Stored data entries
○ ○ ○ ○ ○

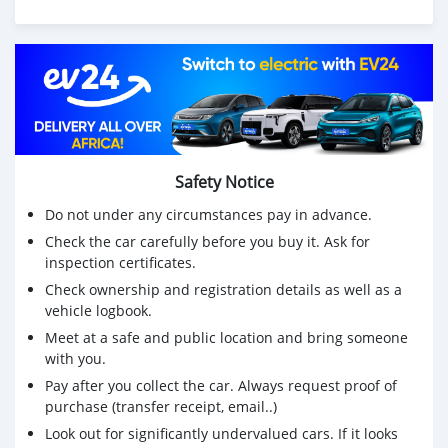
Safety Notice
Do not under any circumstances pay in advance.
Check the car carefully before you buy it. Ask for
inspection certificates.
Check ownership and registration details as well as a
vehicle logbook.
Meet at a safe and public location and bring someone
with you.
Pay after you collect the car. Always request proof of
purchase (transfer receipt, email..)
Look out for significantly undervalued cars. If it looks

○ ○ ○ ○ ○

Aim of the exercise:
If the string "Check" appears in a line of the entries, report the line.

Worked solution:
Check the car carefully before you buy it. Ask for
Check ownership and registration details as well as a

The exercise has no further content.